Che mi abbiano messo in codice bianco in un certo senso mi ha tranquillizzato. Non avrei sopportato un colore diverso da quello a cui sono abituato. Il codice verde lo lascio agli altri. In uscita dal box del triage, il medico, o l’infermiere con cui avevo parlato, mi avvisa che ci sarebbe stato tanto da aspettare. Eppure, in sala attesa eravamo solo in cinque.

Arriva un’infermiera foglio in mano. Chiama: “Loddo!”.

Loddo, il quale stava sdraiato sulla sua barella, si mette seduto, afferra i remi e, rema verso l’altra riva del lago di Como.

Quattro in sala d’attesa.

Arrivano altri pazienti. Tutti sulle loro zampe. Forse ora siamo in dieci, o poco più.

Ed ecco un’ambulanza. Chi arriva in ambulanza come minimo lo mettono in codice verde. E così è.

Altre persone in arrivo.

Apprendo così che il pronto soccorso, come le strade cittadine, ha la sua ora di punta.

Ambulanze. Ambulanze. Non dico milioni di ambulanze, ma quasi. E poi la marea di codici bianchi. Ogni volta che arriva un’ambulanza, il codice bianco che aspettava da almeno un’ora fa una smorfia. Sì, bello mio, dovrai aspettare ancora.

Va bene l’empatia, ma i codici bianchi devono pensare pure a loro stessi. E quindi chi, da tre o quattro ore, soffriva di calcoli renali comincia a lamentarsi. Nel frattempo si alza, fa il giro della sala d’attesa e sbatte la testa contro il muro. Alcuni calcinacci cadono dal soffitto.

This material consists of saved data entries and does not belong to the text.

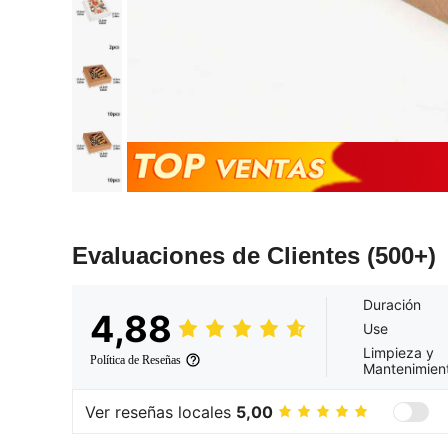
Evaluaciones de Clientes
(500+)
Duración
4,88
Use
Limpieza y
Política de Reseñas
Mantenimien
Ver reseñas locales
5,00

Mosso dalla compassione, un addetto del triage va a parlare con qualcuno all’interno e il sofferente viene fatto entrare. Mai l’avessero fatto! Un altro interviene immediatamente: “Anch’io ho i calcoli renali e sono arrivato molto prima di lui!”. Minaccia di sfasciare tutto. Si alza. Nonostante l’opposizione della sorveglianza, entra nel box e urla contro medici e infermieri. Arriva altro personale. È quasi rissa. E poi, per calmare le acque, lo si fa entrare e ci si occupa di lui.

Arrivano altre ambulanze.

Improvvisamente diventiamo dei mamuthones con i campanacci sul dorso. Qui non si passa più! E per dimostrarlo buchiamo le ruote delle ambulanze. Qui comandiamo noi! Chi ha i calcoli passa per primo! La nostra bandiera sventola sotto il cielo della Sardegna. Accenniamo le note di un inno inventato lì per lì, poi con mille voci potenti lo cantiamo a squarciagola. I mamuthones salgono sulle sedie, sui tavoli, sui tetti. Si lanciano fumogeni, petardi, si spara. Poi si ricade nel mondo reale.

Si sente un rumore. Un paziente è caduto dalla barella. Grida di dolore. Gli infermieri lo risistemano nella barella.

Passa altro tempo. Le donne non possono più nascondere la ricrescita.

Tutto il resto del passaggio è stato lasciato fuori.